When Heinzes returned to Lübeck, the French-style administration no longer existed, so that he did not have to take up the post of mayor again. Heinze retired to the provost at Hagen Castle . 1814-1815 he accompanied the Danish king to the Congress of Vienna as a royal Danish budget adviser . Sulpiz Boisserée noted a visit by Heinze on July 14, 1815 on his return journey from Vienna to the Palais Boisserée in Heidelberg to view the collection of the Boisserée brothers.

His noble estate Niendorf remained in the family's possession until it was sold to the Hanseatic City of Lübeck in 1907, since 1844 under Josias von Heinze as Fideikommiss Weißenrode . Heinze himself was buried in the manor's spacious park. The Christinental crypt is now only marked by a burial mound, which was separated from the rest of the manor's park in 1865 by the Lübeck-Hamburg line of the Lübeck-Büchener Railway .

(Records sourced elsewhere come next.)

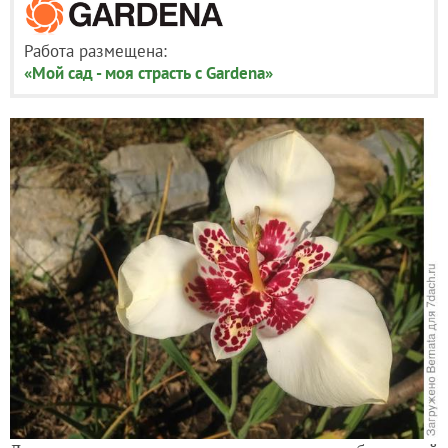
Работа размещена:
«Мой сад - моя страсть с Gardena»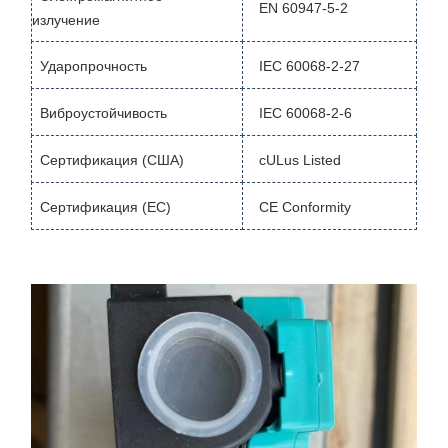
EN 60947-5-2
излучение
Ударопрочность
IEC 60068-2-27
Виброустойчивость
IEC 60068-2-6
Сертификация (США)
cULus Listed
Сертификация (ЕС)
CE Conformity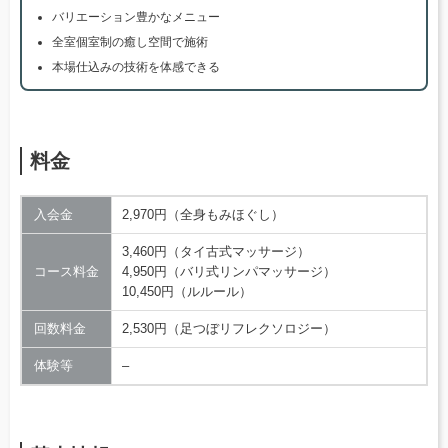
バリエーション豊かなメニュー
全室個室制の癒し空間で施術
本場仕込みの技術を体感できる
料金
入会金
2,970円（全身もみほぐし）
3,460円（タイ古式マッサージ）
コース料金
4,950円（バリ式リンパマッサージ）
10,450円（ルルール）
回数料金
2,530円（足つぼリフレクソロジー）
体験等
–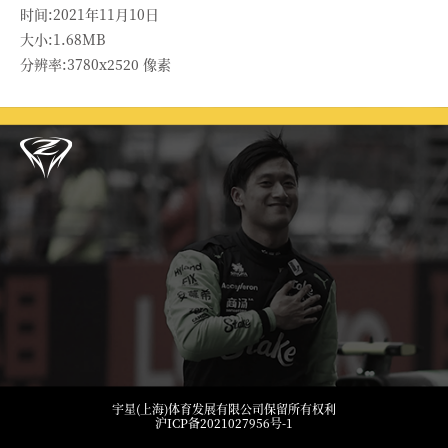
时间:2021年11月10日
大小:1.68MB
分辨率:3780x2520 像素
宇星(上海)体育发展有限公司保留所有权利
沪ICP备2021027956号-1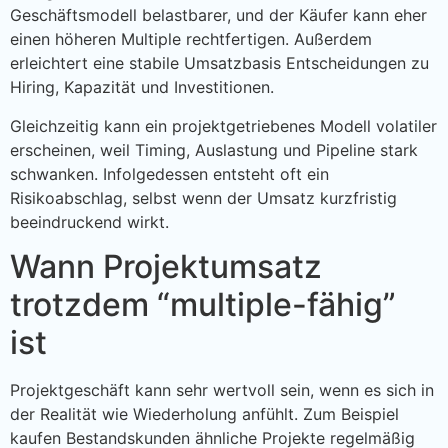
Geschäftsmodell belastbarer, und der Käufer kann eher
einen höheren Multiple rechtfertigen. Außerdem
erleichtert eine stabile Umsatzbasis Entscheidungen zu
Hiring, Kapazität und Investitionen.
Gleichzeitig kann ein projektgetriebenes Modell volatiler
erscheinen, weil Timing, Auslastung und Pipeline stark
schwanken. Infolgedessen entsteht oft ein
Risikoabschlag, selbst wenn der Umsatz kurzfristig
beeindruckend wirkt.
Wann Projektumsatz
trotzdem “multiple-fähig”
ist
Projektgeschäft kann sehr wertvoll sein, wenn es sich in
der Realität wie Wiederholung anfühlt. Zum Beispiel
kaufen Bestandskunden ähnliche Projekte regelmäßig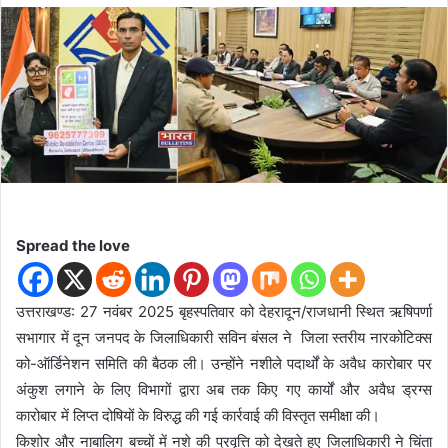
d
a
n
e
m
a
i
l
Spread the love
उत्तराखण्ड: 27 नवंबर 2025 बृहस्पतिवार को देहरादून/राजधानी स्थित ऋषिपर्णा
सभागार में दून जनपद के जिलाधिकारी सविन बंसल ने जिला स्तरीय नारकोटिक्स
को-ऑर्डिनेशन समिति की बैठक ली। उन्होंने नशीले पदार्थों के अवैध कारोबार पर
अंकुश लगाने के लिए विभागों द्वारा अब तक किए गए कार्यों और अवैध ड्रग्स
कारोबार में लिप्त दोषियों के विरुद्ध की गई कार्रवाई की विस्तृत समीक्षा की।
किशोर और नाबालिग बच्चों में नशे की प्रवृत्ति को देखते हुए जिलाधिकारी ने चिंता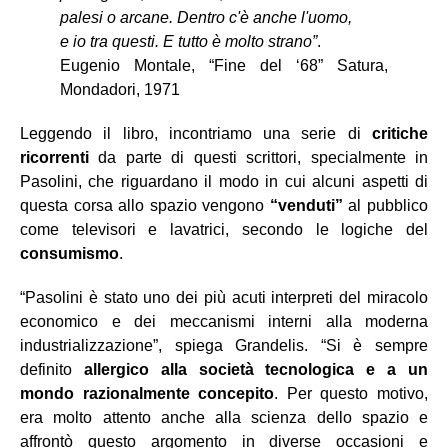
palesi o arcane. Dentro c'è anche l'uomo,
e io tra questi. E tutto è molto strano”
.
Eugenio Montale, “Fine del ‘68” Satura,
Mondadori, 1971
Leggendo il libro, incontriamo una serie di
critiche
ricorrenti
da parte di questi scrittori, specialmente in
Pasolini, che riguardano il modo in cui alcuni aspetti di
questa corsa allo spazio vengono
“venduti”
al pubblico
come televisori e lavatrici, secondo le logiche del
consumismo
.
“Pasolini è stato uno dei più acuti interpreti del miracolo
economico e dei meccanismi interni alla moderna
industrializzazione”, spiega Grandelis. “Si è sempre
definito
allergico alla società tecnologica
e a un
mondo razionalmente concepito
. Per questo motivo,
era molto attento anche alla scienza dello spazio e
affrontò questo argomento in diverse occasioni e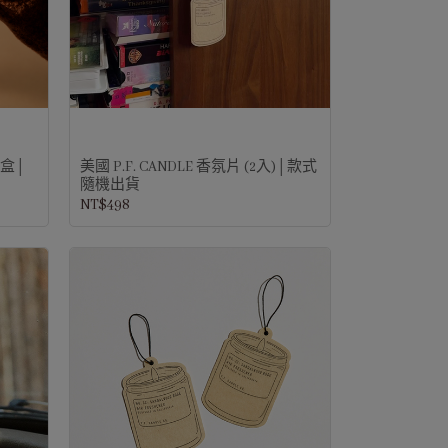
掛盒│
美國 P.F. CANDLE 香氛片 (2入)│款式
隨機出貨
NT$498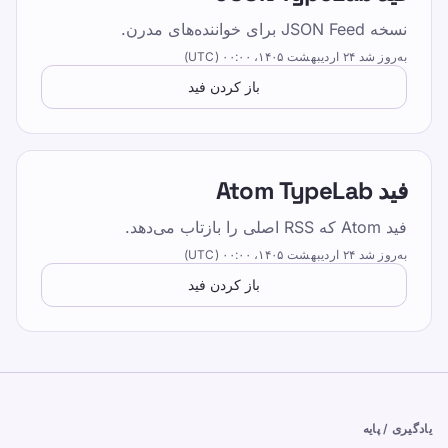
منابع
نسخه JSON Feed برای خواننده‌های مدرن.
به‌روز شد
۲۴ اردیبهشت ۱۴۰۵،‏ ۰۰:۰۰ (UTC)
تایپ کردن را برای کودکان، نوجوانان، بزرگسالان و
باز کردن فید
سالمندان سرگرم کننده و موثر کنید. با روش ساخت
یافته و بازیگوش ما با سرعت خود بیاموزید.
مختلف
فید Atom TypeLab
سیاست حفظ حریم خصوصی
فید Atom که RSS اصلی را بازتاب می‌دهد.
شرایط خدمات
به‌روز شد
۲۴ اردیبهشت ۱۴۰۵،‏ ۰۰:۰۰ (UTC)
Editorial Policy
باز کردن فید
تماس بگیرید
آموزش
خودتان را امتحان کنید
بازی ها
قیمت گذاری
یادگیری / پایه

One of the main works of the medieval sculptor Johannes Junge is the so-called Niendorfer Madonna in the St. Anne's Monastery in Lübeck , dated around 1420 , named after Heinzes Gut Niendorf, where it was found in a barn in the 1920s. It is said to have been there with three other sculptures since the beginning of the 19th century. It is believed that they could originally have been part of the furnishings of the Petrikirche .

Fonts

  • History of a leaf vaccination with cow leaf lymph in the provost and some adjoining estates in the Duchy of Holstein , Perthes, Hamburg 1802

literature

  • Karl Klug : History of Lübeck during the unification with the French Empire 1811–1813 . Publishing house HG Rahtgens, Lübeck 1856/57.
  • Emil Ferdinand Fehling : On the Lübeck Council Line 1814–1914 . Max Schmidt publishing house, Lübeck 1915.
  • Henning von Rumohr, Hubertus Neuschäffer: Castles and mansions in Schleswig-Holstein. Frankfurt 1983, pp. 346-349. ISBN 3-8035-1216-6 .
  • Hubertus Neuschäffer: manor houses and mansions in and around Lübeck. Karl Wachholtz Verlag, Neumünster 1988, pp. 231–245. ISBN 3-529-02691-3 .

supporting documents

  1. Sulpiz Boisserée: Diaries I: 1808-1823 , Eduard Roether, Darmstadt 1978, pp. 217/218
  2. Hildegard Vogler: Madonnas in Lübeck. Lübeck 1993, No. 40, p. 82.